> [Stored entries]
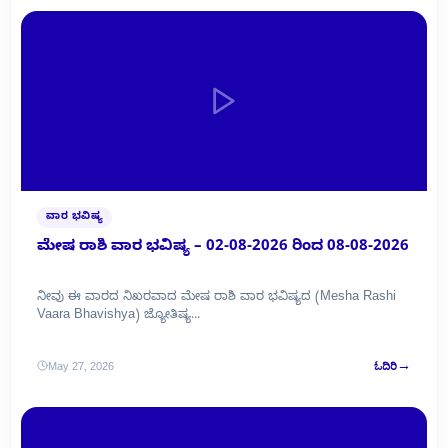
ವಾರ ಭವಿಷ್ಯ
ಮೇಷ ರಾಶಿ ವಾರ ಭವಿಷ್ಯ – 02-08-2026 ರಿಂದ 08-08-2026
ನೀವು ಈ ವಾರದ ನಿಖರವಾದ ಮೇಷ ರಾಶಿ ವಾರ ಭವಿಷ್ಯದ (Mesha Rashi
Vaara Bhavishya) ಜ್ಯೋತಿಷ್ಯ...
→
May 27, 2026
ಓದಿರಿ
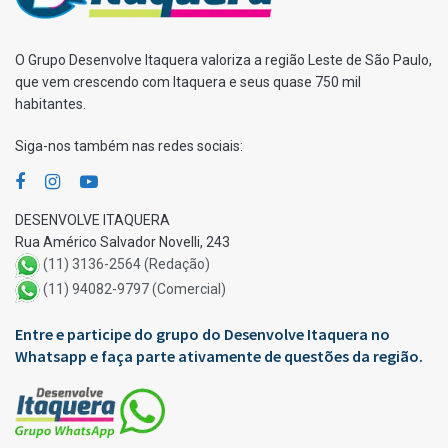
O Grupo Desenvolve Itaquera valoriza a região Leste de São Paulo,
que vem crescendo com Itaquera e seus quase 750 mil
habitantes.
Siga-nos também nas redes sociais:
DESENVOLVE ITAQUERA
Rua Américo Salvador Novelli, 243
(11) 3136-2564 (Redação)
(11) 94082-9797 (Comercial)
Entre e participe do grupo do Desenvolve Itaquera no
Whatsapp e faça parte ativamente de questões da região.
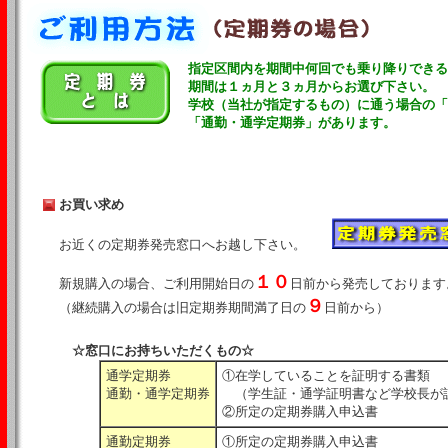
指定区間内を期間中何回でも乗り降りできる
期間は１ヵ月と３ヵ月からお選び下さい。
学校（当社が指定するもの）に通う場合の「
「通勤・通学定期券」があります。
お買い求め
お近くの定期券発売窓口へお越し下さい。
１０
新規購入の場合、ご利用開始日の
日前から発売しております
９
（継続購入の場合は旧定期券期間満了日の
日前から）
☆窓口にお持ちいただくもの☆
通学定期券
①在学していることを証明する書類
通勤・通学定期券
（学生証・通学証明書など学校長が
②所定の定期券購入申込書
通勤定期券
①所定の定期券購入申込書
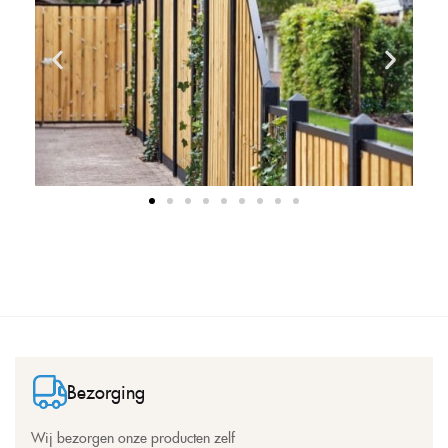
Bezorging
Wij bezorgen onze producten zelf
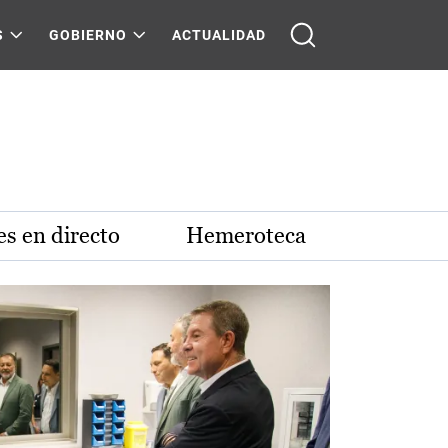
S
GOBIERNO
ACTUALIDAD
s en directo
Hemeroteca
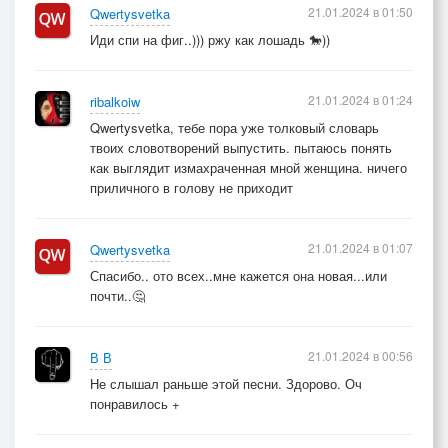
21.01.2024 в 01:50
Qwertysvetka
Иди спи на фиг..))) ржу как лошадь 🐎))
21.01.2024 в 01:24
ribalkoiw
Qwertysvetka, тебе пора уже толковый словарь
твоих словотворений выпустить. пытаюсь понять
как выглядит измахраченная мной женщина. ничего
приличного в голову не приходит
21.01.2024 в 01:07
Qwertysvetka
Спасибо.. ото всех..мне кажется она новая...или
почти..🤔
21.01.2024 в 00:56
В В
Не слышал раньше этой песни. Здорово. Оч
понравилось +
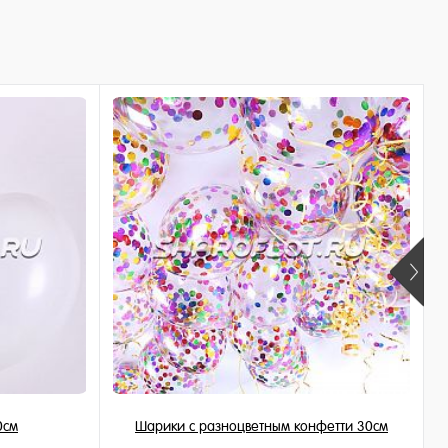
0см
Шарики с разноцветным конфетти 30см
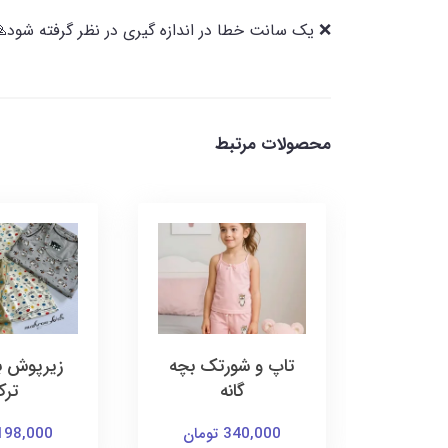
❌️ یک سانت خطا در اندازه گیری در نظر گرفته شود
محصولات مرتبط
بچگانه
تاپ و شورتک بچه
زیرپوش بچ
گانه
تر
340,000 تومان
198,000 توما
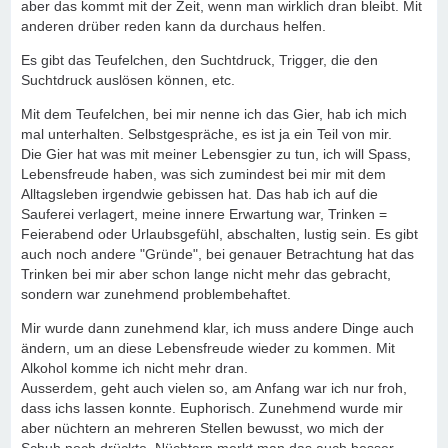
aber das kommt mit der Zeit, wenn man wirklich dran bleibt. Mit
anderen drüber reden kann da durchaus helfen.
Es gibt das Teufelchen, den Suchtdruck, Trigger, die den
Suchtdruck auslösen können, etc.
Mit dem Teufelchen, bei mir nenne ich das Gier, hab ich mich
mal unterhalten. Selbstgespräche, es ist ja ein Teil von mir.
Die Gier hat was mit meiner Lebensgier zu tun, ich will Spass,
Lebensfreude haben, was sich zumindest bei mir mit dem
Alltagsleben irgendwie gebissen hat. Das hab ich auf die
Sauferei verlagert, meine innere Erwartung war, Trinken =
Feierabend oder Urlaubsgefühl, abschalten, lustig sein. Es gibt
auch noch andere "Gründe", bei genauer Betrachtung hat das
Trinken bei mir aber schon lange nicht mehr das gebracht,
sondern war zunehmend problembehaftet.
Mir wurde dann zunehmend klar, ich muss andere Dinge auch
ändern, um an diese Lebensfreude wieder zu kommen. Mit
Alkohol komme ich nicht mehr dran.
Ausserdem, geht auch vielen so, am Anfang war ich nur froh,
dass ichs lassen konnte. Euphorisch. Zunehmend wurde mir
aber nüchtern an mehreren Stellen bewusst, wo mich der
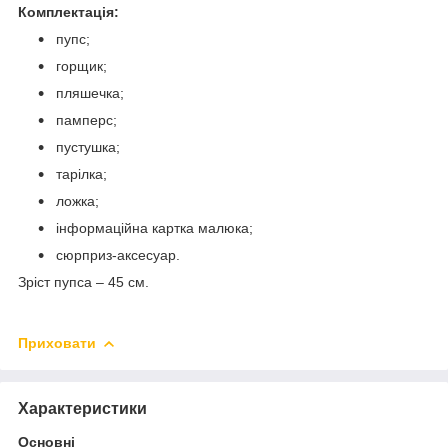
Комплектація:
пупс;
горщик;
пляшечка;
памперс;
пустушка;
тарілка;
ложка;
інформаційна картка малюка;
сюрприз-аксесуар.
Зріст пупса – 45 см.
Приховати
Характеристики
Основні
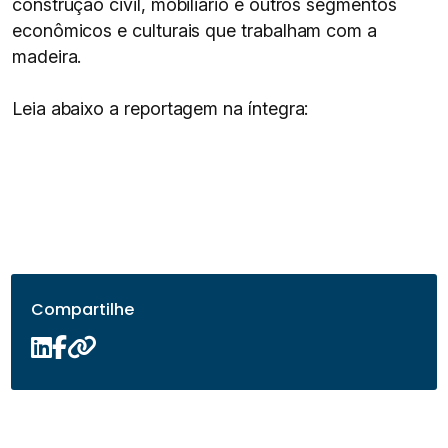
construção civil, mobiliário e outros segmentos
econômicos e culturais que trabalham com a
madeira.
Leia abaixo a reportagem na íntegra:
Compartilhe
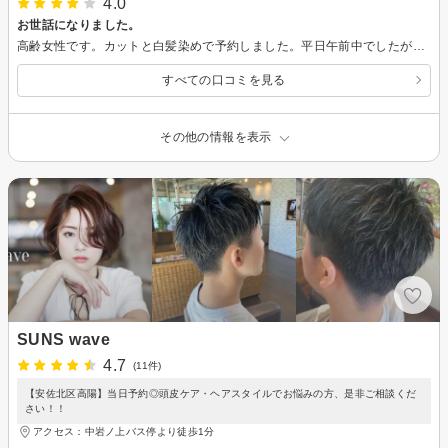
4.0
お世話になりました。
高齢女性です。カットと白髪染めで予約しました。平日午前中でしたが、穏やかな時間でゆったり親切丁寧に仕上げて頂きました。
すべての口コミを見る
その他の情報を表示
SUNS wave
4.7
(11件)
【安佐北区高陽】当日予約◎頭皮ケア・ヘアスタイルでお悩みの方、是非ご相談くだ
さい！！
アクセス：中岩ノ上バス停より徒歩1分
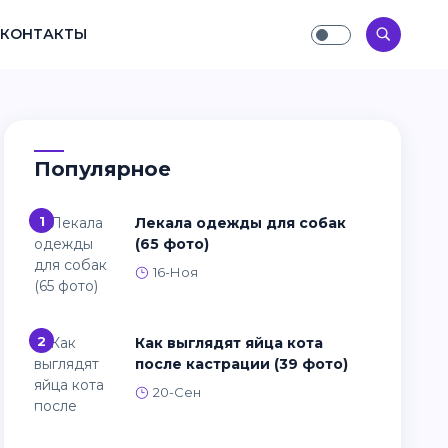
КОНТАКТЫ
Популярное
1
Лекала одежды для собак
(65 фото)
16-Ноя
2
Как выглядят яйца кота
после кастрации (39 фото)
20-Сен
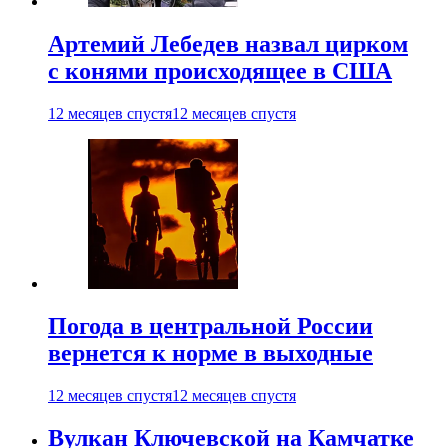
Артемий Лебедев назвал цирком
с конями происходящее в США
12 месяцев спустя
12 месяцев спустя
Погода в центральной России
вернется к норме в выходные
12 месяцев спустя
12 месяцев спустя
Вулкан Ключевской на Камчатке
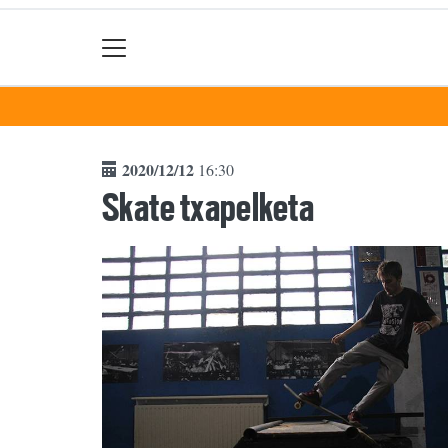
2020/12/12
16:30
Skate txapelketa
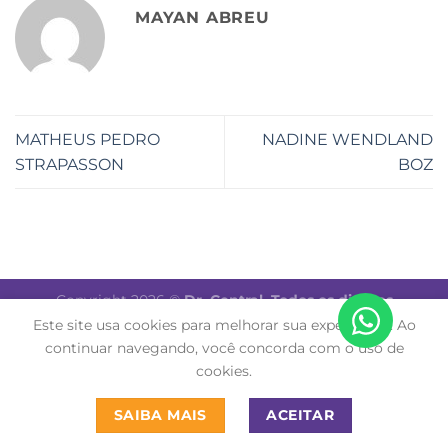
MAYAN ABREU
MATHEUS PEDRO
NADINE WENDLAND
STRAPASSON
BOZ
Copyright 2026 ©
Dr. Central. Todos os direitos
reservados.
Este site usa cookies para melhorar sua experiência. Ao
continuar navegando, você concorda com o uso de
cookies.
SAIBA MAIS
ACEITAR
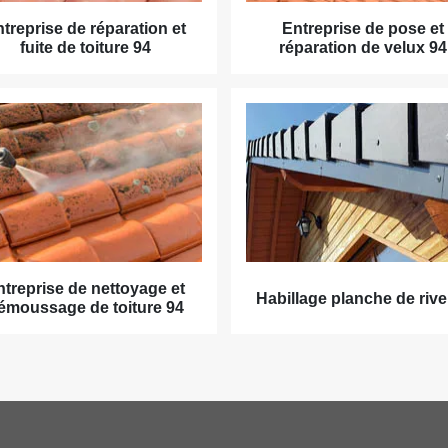
treprise de réparation et
Entreprise de pose et
fuite de toiture 94
réparation de velux 94
ntreprise de nettoyage et
Habillage planche de rive
émoussage de toiture 94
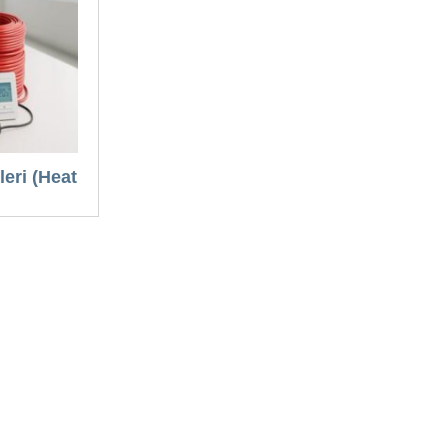
leri (Heat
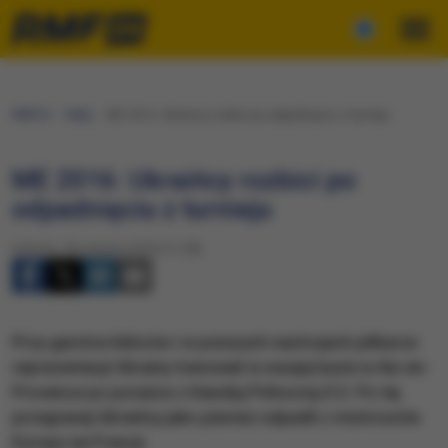
RMF24
Fakty
ME 2016: Ukraińcy rozbici po odpadnięciu z turnieju
ME 2016: Ukraińcy rozbici po
odpadnięciu z turnieju
Sobota, 18 czerwca 2016 (11:28)
Przy garstce kibiców i w ponurych nastrojach piłkarze
reprezentacji Ukrainy trenowali w swojej bazie w Aix-en-
Provence po porażce z Irlandią Północną 0:2. Po tej
przegranej Ukraińcy jako pierwsi odpadli z mistrzostw
Europy we Francji.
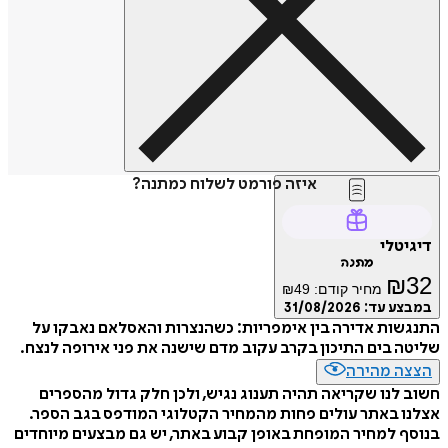
איזה פורמט לשלוח כמתנה?
דיגיטלי
מתנה
₪
32
מחיר קודם:
49
₪
במבצע עד:
31/08/2026
התנגשות אדירה בין אימפריות: כשהנצרות והאסלאם נאבקו על
שליטה בים התיכון בקרב עקוב מדם שישנה את פני אירופה לנצח.
הצצה מהירה
חשוב לנו שקריאה תהיה תענוג נגיש, ולכן חלק גדול מהספרים
אצלנו באתר עולים פחות מהמחיר הקטלוגי המודפס בגב הספר.
בנוסף למחיר המופחת באופן קבוע באתר, יש גם מבצעים מיוחדים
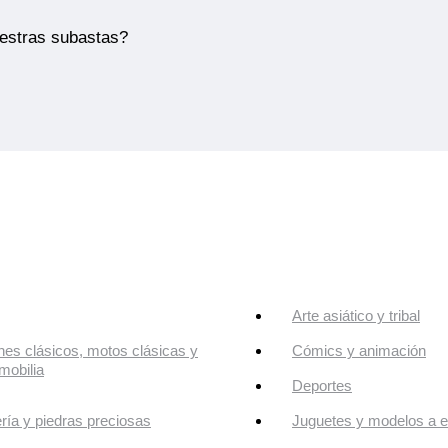
uestras subastas?
Arte asiático y tribal
es clásicos, motos clásicas y
Cómics y animación
mobilia
Deportes
ría y piedras preciosas
Juguetes y modelos a e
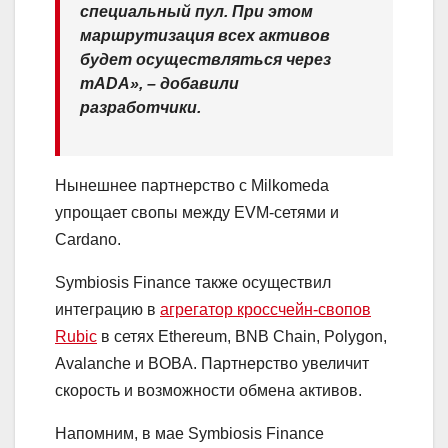
специальный пул. При этом
маршрутизация всех активов
будет осуществляться через
mADA», – добавили
разработчики.
Нынешнее партнерство с Milkomeda
упрощает свопы между EVM-сетями и
Cardano.
Symbiosis Finance также осуществил
интеграцию в
агрегатор кроссчейн-свопов
Rubic
в сетях Ethereum, BNB Chain, Polygon,
Avalanche и BOBA. Партнерство увеличит
скорость и возможности обмена активов.
Напомним, в мае Symbiosis Finance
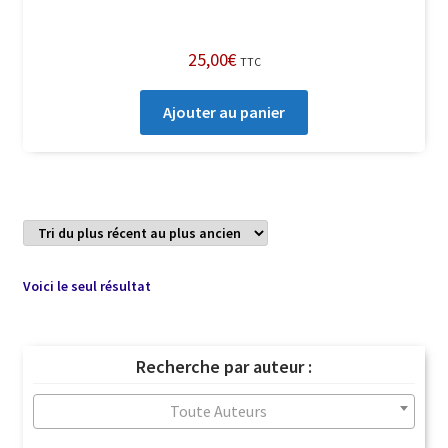
25,00
€
TTC
Ajouter au panier
Voici le seul résultat
Recherche par auteur :
Toute Auteurs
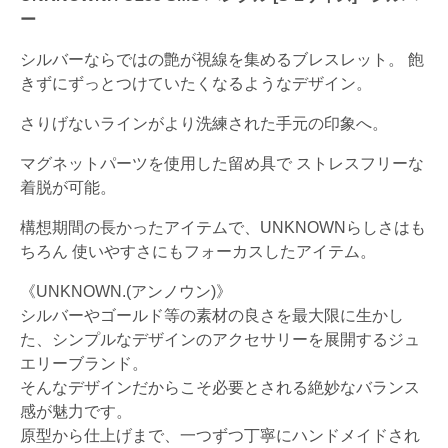
ー
シルバーならではの艶が視線を集めるブレスレット。 飽
きずにずっとつけていたくなるようなデザイン。
さりげないラインがより洗練された手元の印象へ。
マグネットパーツを使用した留め具で ストレスフリーな
着脱が可能。
構想期間の長かったアイテムで、UNKNOWNらしさはも
ちろん 使いやすさにもフォーカスしたアイテム。
《UNKNOWN.(アンノウン)》
シルバーやゴールド等の素材の良さを最大限に生かし
た、シンプルなデザインのアクセサリーを展開するジュ
エリーブランド。
そんなデザインだからこそ必要とされる絶妙なバランス
感が魅力です。
原型から仕上げまで、一つずつ丁寧にハンドメイドされ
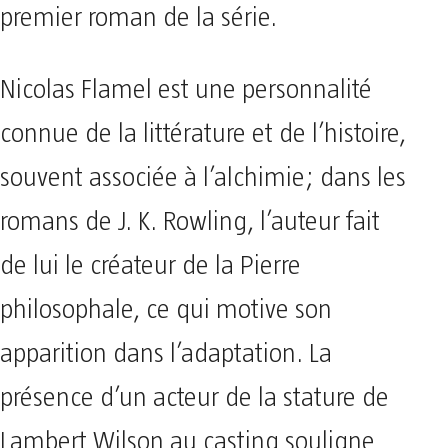
premier roman de la série.
Nicolas Flamel est une personnalité
connue de la littérature et de l’histoire,
souvent associée à l’alchimie; dans les
romans de J. K. Rowling, l’auteur fait
de lui le créateur de la Pierre
philosophale, ce qui motive son
apparition dans l’adaptation. La
présence d’un acteur de la stature de
Lambert Wilson au casting souligne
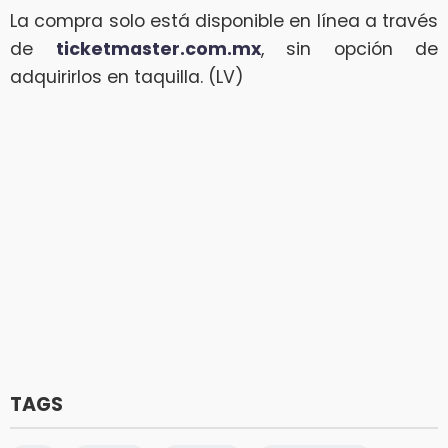
La compra solo está disponible en línea a través
de
ticketmaster.com.mx
, sin opción de
adquirirlos en taquilla. (LV)
TAGS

> [To do] Write out each line of the data above exactly, starting at the top and finishing with the line containing "que vem crescendo"; omit the pictures.

> [Response]
ವಾರ ಭವಿಷ್ಯ
ಮೇಷ ರಾಶಿ ವಾರ ಭವಿಷ್ಯ – 02-08-2026 ರಿಂದ 08-08-2026
ನೀವು ಈ ವಾರದ ನಿಖರವಾದ ಮೇಷ ರಾಶಿ ವಾರ ಭವಿಷ್ಯದ (Mesha Rashi
Vaara Bhavishya) ಜ್ಯೋತಿಷ್ಯ...
→
May 27, 2026
ಓದಿರಿ
O Grupo Desenvolve Itaquera valoriza a região Leste de São Paulo,
que vem crescendo com Itaquera e seus quase 750 mil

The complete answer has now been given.